## RECORDS PROVIDED
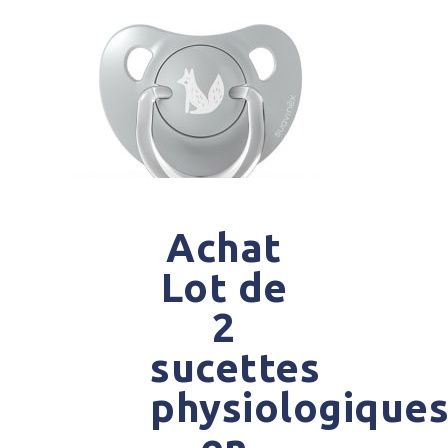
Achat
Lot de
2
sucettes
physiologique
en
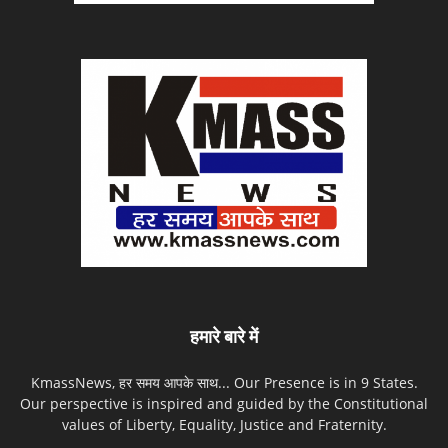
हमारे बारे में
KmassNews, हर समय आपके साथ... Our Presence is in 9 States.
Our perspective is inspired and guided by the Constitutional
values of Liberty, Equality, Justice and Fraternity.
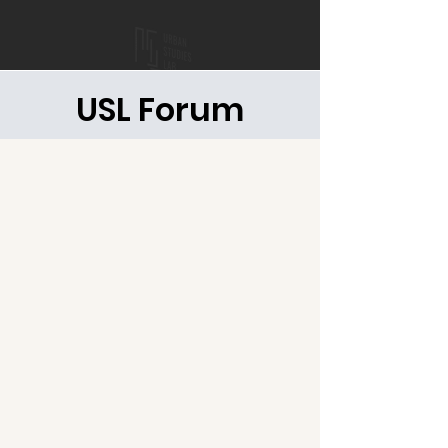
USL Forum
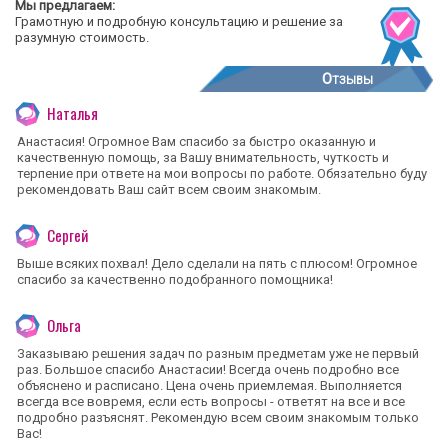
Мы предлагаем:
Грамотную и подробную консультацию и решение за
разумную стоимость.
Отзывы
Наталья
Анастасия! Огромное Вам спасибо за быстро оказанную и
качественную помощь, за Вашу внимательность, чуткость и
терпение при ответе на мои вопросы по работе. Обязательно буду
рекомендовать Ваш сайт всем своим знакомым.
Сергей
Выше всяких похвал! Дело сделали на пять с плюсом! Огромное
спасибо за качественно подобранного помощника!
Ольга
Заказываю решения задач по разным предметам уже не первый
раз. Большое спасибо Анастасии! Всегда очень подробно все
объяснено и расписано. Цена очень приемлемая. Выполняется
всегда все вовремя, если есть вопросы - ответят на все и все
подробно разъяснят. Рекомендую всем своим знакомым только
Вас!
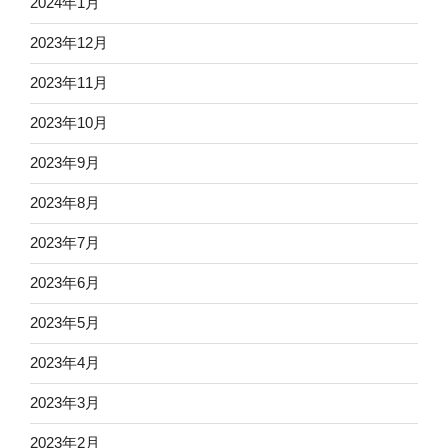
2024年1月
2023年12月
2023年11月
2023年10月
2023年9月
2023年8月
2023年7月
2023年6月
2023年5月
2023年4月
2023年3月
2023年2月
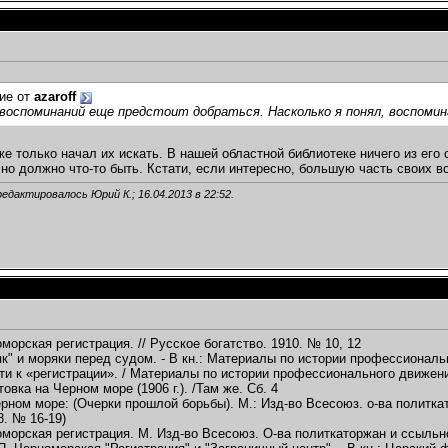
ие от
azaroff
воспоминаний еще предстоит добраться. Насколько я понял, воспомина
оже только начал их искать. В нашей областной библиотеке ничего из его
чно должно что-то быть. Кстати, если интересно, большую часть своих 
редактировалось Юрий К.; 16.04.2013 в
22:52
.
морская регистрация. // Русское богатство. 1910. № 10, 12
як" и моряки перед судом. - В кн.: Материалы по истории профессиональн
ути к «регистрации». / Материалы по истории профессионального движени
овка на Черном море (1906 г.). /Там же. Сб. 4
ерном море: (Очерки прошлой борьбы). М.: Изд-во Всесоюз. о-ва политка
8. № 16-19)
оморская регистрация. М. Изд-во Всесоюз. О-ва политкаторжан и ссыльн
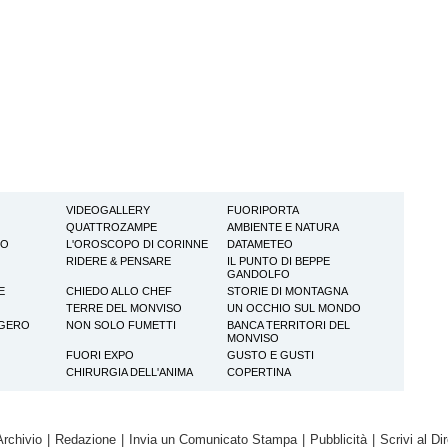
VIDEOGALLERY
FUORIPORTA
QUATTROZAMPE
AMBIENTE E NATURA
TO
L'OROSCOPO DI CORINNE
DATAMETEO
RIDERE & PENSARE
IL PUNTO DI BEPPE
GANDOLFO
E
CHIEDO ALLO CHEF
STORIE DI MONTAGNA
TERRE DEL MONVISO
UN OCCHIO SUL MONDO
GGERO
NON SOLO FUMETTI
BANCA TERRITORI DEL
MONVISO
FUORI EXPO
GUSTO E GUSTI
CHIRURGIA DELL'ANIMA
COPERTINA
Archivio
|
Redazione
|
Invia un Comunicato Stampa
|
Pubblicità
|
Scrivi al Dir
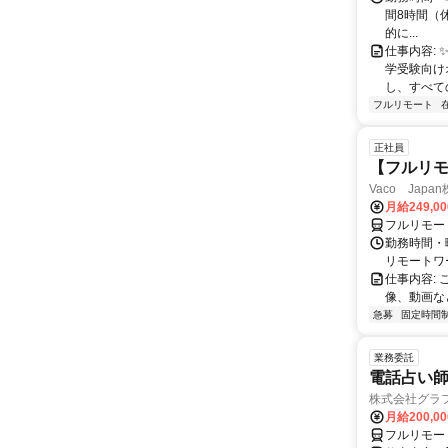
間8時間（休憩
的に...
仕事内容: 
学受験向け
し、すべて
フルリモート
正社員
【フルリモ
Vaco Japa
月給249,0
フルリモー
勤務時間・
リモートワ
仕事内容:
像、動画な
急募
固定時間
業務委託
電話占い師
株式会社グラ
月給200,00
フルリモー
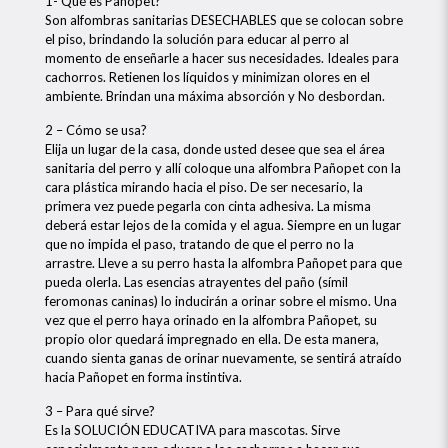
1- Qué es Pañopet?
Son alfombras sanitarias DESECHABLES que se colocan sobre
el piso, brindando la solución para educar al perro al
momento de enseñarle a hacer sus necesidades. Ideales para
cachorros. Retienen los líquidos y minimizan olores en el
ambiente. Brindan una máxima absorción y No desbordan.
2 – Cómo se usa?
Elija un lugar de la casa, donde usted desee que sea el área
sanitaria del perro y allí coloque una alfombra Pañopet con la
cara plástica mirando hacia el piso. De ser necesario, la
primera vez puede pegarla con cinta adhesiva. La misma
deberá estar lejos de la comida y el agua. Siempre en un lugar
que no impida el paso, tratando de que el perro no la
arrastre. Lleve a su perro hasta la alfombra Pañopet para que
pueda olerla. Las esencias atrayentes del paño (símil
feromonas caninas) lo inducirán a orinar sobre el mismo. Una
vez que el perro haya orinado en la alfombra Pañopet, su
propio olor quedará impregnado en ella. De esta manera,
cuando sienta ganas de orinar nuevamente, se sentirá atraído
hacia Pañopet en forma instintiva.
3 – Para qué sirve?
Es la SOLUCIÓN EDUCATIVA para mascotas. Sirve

## GOAL OF THE EXERCISE
The output is the data above, repeated exactly, with pictures omitted.

## OUTPUT
Achat
Lot de
2
sucettes
physiologique
en
हमारे बारे में
KmassNews, हर समय आपके साथ... Our Presence is in 9 States.
Our perspective is inspired and guided by the Constitutional
values of Liberty, Equality, Justice and Fraternity.
USL Forum
Мы предлагаем:
Грамотную и подробную консультацию и решение за
разумную стоимость.
Отзывы
Наталья
Анастасия! Огромное Вам спасибо за быстро оказанную и
качественную помощь, за Вашу внимательность, чуткость и
терпение при ответе на мои вопросы по работе. Обязательно буду
рекомендовать Ваш сайт всем своим знакомым.
Сергей
Выше всяких похвал! Дело сделали на пять с плюсом! Огромное
спасибо за качественно подобранного помощника!
Ольга
Заказываю решения задач по разным предметам уже не первый
раз. Большое спасибо Анастасии! Всегда очень подробно все
объяснено и расписано. Цена очень приемлемая. Выполняется
всегда все вовремя, если есть вопросы - ответят на все и все
подробно разъяснят. Рекомендую всем своим знакомым только
Вас!
2024年1月
2023年12月
2023年11月
2023年10月
2023年9月
2023年8月
2023年7月
2023年6月
2023年5月
2023年4月
2023年3月
2023年2月
ие от
azaroff
воспоминаний еще предстоит добраться. Насколько я понял, воспомина
оже только начал их искать. В нашей областной библиотеке ничего из его
чно должно что-то быть. Кстати, если интересно, большую часть своих 
редактировалось Юрий К.; 16.04.2013 в
22:52
.
морская регистрация. // Русское богатство. 1910. № 10, 12
як" и моряки перед судом. - В кн.: Материалы по истории профессиональн
ути к «регистрации». / Материалы по истории профессионального движени
овка на Черном море (1906 г.). /Там же. Сб. 4
ерном море: (Очерки прошлой борьбы). М.: Изд-во Всесоюз. о-ва политка
8. № 16-19)
оморская регистрация. М. Изд-во Всесоюз. О-ва политкаторжан и ссыльн
VIDEOGALLERY
FUORIPORTA
QUATTROZAMPE
AMBIENTE E NATURA
TO
L'OROSCOPO DI CORINNE
DATAMETEO
RIDERE & PENSARE
IL PUNTO DI BEPPE
GANDOLFO
E
CHIEDO ALLO CHEF
STORIE DI MONTAGNA
TERRE DEL MONVISO
UN OCCHIO SUL MONDO
GGERO
NON SOLO FUMETTI
BANCA TERRITORI DEL
MONVISO
FUORI EXPO
GUSTO E GUSTI
CHIRURGIA DELL'ANIMA
COPERTINA
Archivio
|
Redazione
|
Invia un Comunicato Stampa
|
Pubblicità
|
Scrivi al Dir
間8時間（休憩
的に...
仕事内容: 
学受験向け
し、すべて
フルリモート
正社員
【フルリモ
Vaco Japa
月給249,0
フルリモー
勤務時間・
リモートワ
仕事内容:
像、動画な
急募
固定時間
業務委託
電話占い師
株式会社グラ
月給200,00
フルリモー
1- Qué es Pañopet?
Son alfombras sanitarias DESECHABLES que se colocan sobre
el piso, brindando la solución para educar al perro al
momento de enseñarle a hacer sus necesidades. Ideales para
cachorros. Retienen los líquidos y minimizan olores en el
ambiente. Brindan una máxima absorción y No desbordan.
2 – Cómo se usa?
Elija un lugar de la casa, donde usted desee que sea el área
sanitaria del perro y allí coloque una alfombra Pañopet con la
cara plástica mirando hacia el piso. De ser necesario, la
primera vez puede pegarla con cinta adhesiva. La misma
deberá estar lejos de la comida y el agua. Siempre en un lugar
que no impida el paso, tratando de que el perro no la
arrastre. Lleve a su perro hasta la alfombra Pañopet para que
pueda olerla. Las esencias atrayentes del paño (símil
feromonas caninas) lo inducirán a orinar sobre el mismo. Una
vez que el perro haya orinado en la alfombra Pañopet, su
propio olor quedará impregnado en ella. De esta manera,
cuando sienta ganas de orinar nuevamente, se sentirá atraído
hacia Pañopet en forma instintiva.
3 – Para qué sirve?
Es la SOLUCIÓN EDUCATIVA para mascotas. Sirve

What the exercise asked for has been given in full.